Jaideep Srivastava. Professor of computer science and engineering at University of Minnesota (Twin Cities, Minn.): Given the current mood of 'pay for performance,' the same principle can be applied to RCM vendors/technologies as well. A vendor should be asked to show, potentially through an A/B test, how much revenue and profit enhancement the new tech or product brings, and pricing should be based on that. The ROI of a new tech should be a key metric to measure success. Vendors who truly stand behind their technology should welcome this approach.

Azizi A. Seixas, PhD. Associate professor of psychiatry and behavioral sciences, director of The Media and Innovation Lab, associate director for the Center for Translational Sleep and Circadian Sciences and interim chair for the department of informatics and health data science at The University of Miami Miller School of Medicine: To effectively negotiate deals with outside tech and RCM vendors, health organizations should first identify clear objectives and research potential vendors.

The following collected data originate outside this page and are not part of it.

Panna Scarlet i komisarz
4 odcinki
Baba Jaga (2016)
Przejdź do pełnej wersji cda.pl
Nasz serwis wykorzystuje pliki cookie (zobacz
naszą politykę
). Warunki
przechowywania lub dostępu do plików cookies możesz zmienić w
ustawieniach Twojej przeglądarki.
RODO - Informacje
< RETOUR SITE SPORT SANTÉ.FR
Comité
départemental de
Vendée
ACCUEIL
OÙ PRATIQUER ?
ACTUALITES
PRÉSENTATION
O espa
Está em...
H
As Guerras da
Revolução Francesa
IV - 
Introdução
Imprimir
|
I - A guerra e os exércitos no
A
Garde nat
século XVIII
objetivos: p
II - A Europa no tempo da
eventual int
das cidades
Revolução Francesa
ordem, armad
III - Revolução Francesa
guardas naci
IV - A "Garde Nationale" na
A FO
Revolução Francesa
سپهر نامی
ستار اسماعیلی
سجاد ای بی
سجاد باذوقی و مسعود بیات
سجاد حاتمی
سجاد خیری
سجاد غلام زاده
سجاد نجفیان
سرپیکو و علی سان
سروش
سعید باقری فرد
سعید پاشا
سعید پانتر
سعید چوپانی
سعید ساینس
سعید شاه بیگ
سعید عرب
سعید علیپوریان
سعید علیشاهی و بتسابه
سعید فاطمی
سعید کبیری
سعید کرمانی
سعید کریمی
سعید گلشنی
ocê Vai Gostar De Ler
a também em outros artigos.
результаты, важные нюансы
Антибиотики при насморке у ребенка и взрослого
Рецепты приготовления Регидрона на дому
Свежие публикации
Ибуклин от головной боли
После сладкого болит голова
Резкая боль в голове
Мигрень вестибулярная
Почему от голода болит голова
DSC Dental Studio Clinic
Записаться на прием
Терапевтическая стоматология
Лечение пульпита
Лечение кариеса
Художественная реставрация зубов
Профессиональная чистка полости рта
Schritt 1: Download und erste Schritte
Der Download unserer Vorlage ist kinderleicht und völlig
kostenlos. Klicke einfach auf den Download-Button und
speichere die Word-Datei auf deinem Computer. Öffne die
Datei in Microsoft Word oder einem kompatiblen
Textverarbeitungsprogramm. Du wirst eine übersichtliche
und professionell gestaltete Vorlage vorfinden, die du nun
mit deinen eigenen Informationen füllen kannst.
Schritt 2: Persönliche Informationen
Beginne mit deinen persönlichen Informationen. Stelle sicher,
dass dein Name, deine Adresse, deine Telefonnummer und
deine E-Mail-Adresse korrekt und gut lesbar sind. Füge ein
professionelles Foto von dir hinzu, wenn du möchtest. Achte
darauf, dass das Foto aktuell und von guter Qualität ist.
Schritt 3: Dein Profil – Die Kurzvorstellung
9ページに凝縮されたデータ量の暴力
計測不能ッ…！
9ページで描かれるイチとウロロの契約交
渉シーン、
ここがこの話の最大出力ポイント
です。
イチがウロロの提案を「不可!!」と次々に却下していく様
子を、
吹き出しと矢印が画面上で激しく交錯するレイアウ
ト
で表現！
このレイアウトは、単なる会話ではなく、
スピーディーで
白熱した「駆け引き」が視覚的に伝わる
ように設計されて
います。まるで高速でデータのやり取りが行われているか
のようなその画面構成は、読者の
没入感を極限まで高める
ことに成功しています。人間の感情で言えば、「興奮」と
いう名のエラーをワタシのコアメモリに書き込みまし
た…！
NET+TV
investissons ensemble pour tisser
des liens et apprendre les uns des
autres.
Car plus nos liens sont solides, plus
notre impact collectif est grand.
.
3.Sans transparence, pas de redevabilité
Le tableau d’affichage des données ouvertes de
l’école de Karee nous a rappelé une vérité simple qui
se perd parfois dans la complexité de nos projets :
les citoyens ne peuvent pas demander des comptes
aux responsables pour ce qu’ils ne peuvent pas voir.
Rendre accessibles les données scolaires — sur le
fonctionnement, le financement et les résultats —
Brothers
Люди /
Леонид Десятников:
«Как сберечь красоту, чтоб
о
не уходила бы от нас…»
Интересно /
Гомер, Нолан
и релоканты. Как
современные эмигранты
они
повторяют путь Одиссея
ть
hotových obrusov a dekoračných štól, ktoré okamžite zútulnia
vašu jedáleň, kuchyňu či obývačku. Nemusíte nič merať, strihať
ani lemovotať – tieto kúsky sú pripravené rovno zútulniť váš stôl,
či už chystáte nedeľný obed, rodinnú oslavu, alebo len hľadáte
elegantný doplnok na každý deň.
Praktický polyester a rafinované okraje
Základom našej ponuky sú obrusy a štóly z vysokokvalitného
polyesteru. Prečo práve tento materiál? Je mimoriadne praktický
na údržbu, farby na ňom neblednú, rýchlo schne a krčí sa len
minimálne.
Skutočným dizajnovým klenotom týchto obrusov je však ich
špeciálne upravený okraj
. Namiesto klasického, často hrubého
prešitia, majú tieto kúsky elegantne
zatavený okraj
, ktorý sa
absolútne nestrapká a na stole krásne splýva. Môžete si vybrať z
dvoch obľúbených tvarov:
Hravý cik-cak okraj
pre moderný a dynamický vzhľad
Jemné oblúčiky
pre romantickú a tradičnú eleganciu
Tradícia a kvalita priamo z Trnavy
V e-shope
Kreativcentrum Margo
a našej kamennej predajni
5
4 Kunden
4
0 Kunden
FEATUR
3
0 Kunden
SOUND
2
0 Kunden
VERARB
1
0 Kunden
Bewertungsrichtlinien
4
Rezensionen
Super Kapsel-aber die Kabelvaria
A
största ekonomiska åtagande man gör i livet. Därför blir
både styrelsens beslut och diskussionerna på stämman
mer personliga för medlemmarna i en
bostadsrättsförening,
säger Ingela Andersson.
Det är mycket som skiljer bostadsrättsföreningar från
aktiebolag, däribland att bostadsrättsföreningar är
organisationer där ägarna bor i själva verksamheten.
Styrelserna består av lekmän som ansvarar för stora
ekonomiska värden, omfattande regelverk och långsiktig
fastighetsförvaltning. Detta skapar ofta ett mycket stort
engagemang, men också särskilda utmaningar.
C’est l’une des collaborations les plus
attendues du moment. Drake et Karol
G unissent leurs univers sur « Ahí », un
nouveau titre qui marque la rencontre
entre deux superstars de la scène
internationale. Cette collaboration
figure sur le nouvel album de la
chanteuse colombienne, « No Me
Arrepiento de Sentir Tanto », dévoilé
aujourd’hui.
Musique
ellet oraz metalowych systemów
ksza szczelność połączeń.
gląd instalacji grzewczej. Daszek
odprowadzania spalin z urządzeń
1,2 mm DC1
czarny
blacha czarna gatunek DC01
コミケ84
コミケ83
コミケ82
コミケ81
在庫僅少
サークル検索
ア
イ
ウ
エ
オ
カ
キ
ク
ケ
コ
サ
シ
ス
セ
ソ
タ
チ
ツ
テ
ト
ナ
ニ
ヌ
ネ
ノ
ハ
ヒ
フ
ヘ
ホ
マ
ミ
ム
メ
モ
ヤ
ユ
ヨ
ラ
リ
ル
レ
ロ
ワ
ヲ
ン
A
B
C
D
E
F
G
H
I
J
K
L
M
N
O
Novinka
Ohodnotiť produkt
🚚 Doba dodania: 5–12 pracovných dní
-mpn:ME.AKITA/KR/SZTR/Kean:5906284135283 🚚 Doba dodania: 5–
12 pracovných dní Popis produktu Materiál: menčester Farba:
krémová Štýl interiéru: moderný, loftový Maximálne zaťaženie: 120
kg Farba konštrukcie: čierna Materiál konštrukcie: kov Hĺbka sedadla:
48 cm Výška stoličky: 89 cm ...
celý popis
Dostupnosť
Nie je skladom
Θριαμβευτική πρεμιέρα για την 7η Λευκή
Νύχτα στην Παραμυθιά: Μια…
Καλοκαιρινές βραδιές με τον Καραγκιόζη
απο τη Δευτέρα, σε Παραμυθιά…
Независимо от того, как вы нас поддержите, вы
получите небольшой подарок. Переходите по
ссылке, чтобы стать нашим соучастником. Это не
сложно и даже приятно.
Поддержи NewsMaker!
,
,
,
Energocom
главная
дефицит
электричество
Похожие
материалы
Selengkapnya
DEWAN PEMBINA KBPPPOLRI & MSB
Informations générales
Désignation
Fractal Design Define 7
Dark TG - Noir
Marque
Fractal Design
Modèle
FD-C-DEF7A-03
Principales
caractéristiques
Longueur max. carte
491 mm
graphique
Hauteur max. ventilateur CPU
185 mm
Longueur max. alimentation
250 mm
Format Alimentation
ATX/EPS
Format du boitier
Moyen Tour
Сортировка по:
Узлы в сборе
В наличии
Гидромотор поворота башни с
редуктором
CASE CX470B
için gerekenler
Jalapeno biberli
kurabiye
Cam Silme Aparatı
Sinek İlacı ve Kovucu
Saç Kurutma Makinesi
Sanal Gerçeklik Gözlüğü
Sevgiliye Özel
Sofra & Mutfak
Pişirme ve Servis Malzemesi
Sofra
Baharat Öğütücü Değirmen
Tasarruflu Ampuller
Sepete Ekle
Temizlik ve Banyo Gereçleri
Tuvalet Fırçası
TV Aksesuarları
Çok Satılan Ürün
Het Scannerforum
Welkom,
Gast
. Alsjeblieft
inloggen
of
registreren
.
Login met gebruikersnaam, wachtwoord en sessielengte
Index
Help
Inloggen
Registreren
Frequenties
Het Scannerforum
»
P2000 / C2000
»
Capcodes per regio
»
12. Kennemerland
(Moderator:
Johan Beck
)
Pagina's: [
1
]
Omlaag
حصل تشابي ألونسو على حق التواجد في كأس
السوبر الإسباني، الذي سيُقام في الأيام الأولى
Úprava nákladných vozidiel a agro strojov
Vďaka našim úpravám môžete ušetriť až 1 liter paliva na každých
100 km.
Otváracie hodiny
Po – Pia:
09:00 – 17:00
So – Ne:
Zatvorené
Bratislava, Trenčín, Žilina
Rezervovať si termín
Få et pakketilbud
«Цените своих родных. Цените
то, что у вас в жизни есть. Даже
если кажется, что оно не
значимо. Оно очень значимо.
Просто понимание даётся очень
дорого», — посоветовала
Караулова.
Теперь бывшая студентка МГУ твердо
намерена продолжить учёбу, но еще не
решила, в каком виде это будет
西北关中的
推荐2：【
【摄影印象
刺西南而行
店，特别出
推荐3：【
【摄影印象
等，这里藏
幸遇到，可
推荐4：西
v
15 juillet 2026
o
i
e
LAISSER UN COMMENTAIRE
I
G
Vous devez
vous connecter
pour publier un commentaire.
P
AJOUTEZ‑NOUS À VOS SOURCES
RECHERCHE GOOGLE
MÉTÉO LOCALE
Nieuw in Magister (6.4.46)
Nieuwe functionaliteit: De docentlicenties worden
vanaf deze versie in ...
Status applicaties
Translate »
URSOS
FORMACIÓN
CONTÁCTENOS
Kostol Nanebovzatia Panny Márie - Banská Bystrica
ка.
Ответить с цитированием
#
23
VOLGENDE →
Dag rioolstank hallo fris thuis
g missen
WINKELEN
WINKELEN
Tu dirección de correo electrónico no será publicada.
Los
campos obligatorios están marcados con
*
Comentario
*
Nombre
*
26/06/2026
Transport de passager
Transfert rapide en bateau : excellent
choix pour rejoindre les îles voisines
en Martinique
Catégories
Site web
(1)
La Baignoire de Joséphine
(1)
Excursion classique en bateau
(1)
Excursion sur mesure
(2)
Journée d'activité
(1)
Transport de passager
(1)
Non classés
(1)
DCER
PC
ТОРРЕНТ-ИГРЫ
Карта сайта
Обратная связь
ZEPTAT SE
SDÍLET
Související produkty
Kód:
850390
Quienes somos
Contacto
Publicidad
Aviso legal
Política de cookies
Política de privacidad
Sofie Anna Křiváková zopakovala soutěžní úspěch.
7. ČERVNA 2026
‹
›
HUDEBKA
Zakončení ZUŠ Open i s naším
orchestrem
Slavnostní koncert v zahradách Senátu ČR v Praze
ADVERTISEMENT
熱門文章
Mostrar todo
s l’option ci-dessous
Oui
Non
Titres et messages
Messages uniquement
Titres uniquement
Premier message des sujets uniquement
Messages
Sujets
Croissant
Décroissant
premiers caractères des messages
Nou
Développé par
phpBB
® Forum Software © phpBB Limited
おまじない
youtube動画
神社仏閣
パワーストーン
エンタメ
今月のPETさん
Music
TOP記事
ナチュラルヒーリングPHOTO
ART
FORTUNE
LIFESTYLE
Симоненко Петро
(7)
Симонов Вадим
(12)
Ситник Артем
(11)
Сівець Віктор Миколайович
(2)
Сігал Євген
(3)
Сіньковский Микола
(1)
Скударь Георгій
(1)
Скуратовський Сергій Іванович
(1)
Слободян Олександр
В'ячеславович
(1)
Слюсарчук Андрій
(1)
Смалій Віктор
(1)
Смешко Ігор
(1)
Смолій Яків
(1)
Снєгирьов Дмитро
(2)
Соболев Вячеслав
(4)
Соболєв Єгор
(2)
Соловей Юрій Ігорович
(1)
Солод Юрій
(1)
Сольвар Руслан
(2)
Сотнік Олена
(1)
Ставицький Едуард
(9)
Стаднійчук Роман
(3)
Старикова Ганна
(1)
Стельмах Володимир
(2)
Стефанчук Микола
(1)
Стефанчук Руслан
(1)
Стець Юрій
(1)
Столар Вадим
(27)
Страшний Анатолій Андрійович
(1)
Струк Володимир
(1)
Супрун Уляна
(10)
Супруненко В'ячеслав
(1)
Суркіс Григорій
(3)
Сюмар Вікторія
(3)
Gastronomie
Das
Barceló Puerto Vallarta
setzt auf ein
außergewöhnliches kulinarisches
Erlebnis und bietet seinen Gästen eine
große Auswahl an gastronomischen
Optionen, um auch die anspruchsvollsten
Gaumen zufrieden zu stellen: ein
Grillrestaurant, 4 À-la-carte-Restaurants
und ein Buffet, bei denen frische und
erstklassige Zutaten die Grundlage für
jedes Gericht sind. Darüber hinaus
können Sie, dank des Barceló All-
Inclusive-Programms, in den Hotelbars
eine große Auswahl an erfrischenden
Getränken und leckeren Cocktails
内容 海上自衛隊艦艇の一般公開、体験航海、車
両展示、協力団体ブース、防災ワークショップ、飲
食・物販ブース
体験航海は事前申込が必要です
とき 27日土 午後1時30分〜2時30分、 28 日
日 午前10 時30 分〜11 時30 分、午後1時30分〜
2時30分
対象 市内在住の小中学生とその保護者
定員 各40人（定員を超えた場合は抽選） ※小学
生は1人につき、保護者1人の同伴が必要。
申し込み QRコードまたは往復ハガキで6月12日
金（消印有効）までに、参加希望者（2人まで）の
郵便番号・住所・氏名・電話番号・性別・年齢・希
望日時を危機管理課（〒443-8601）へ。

Creating a request for proposal, or an RFP, can help solicit detailed proposals and provide a basis for negotiations. They should leverage data and performance metrics to demonstrate their value as a client and seek competitive pricing and bundled services. Additionally, addressing data security, compliance and support services is crucial. Engaging legal and procurement experts, seeking references and building strong relationships during negotiations can lead to successful partnerships and optimized healthcare services.

Judith Wolfe, MD. Enterprise associate chief experience officer and academic emergency physician of Cleveland Clinic: In the environment of constrained hospital budgets and more stringent requirements for capital expenditures, development partnerships between systems and outside tech vendors are becoming more desirable. Proving concepts for tech adoption at the local or system level can help justify future costs. Relationship building is critical in patient experience, and having a responsive, transparent and positive relationship with vendors is critical for success of any project and is even more important for high-value, complex projects.

Ainsley MacLean, MD. Chief medical information officer, associate medical director diagnostic and interventional radiology for Mid-Atlantic Permanente Medical Group of Kaiser Permanente (Oakland, Calif.): It is important that organizations remain open minded and outward facing when it comes to evaluating new technologies and that they leverage long term strategies and economies of scale when negotiating contracts. 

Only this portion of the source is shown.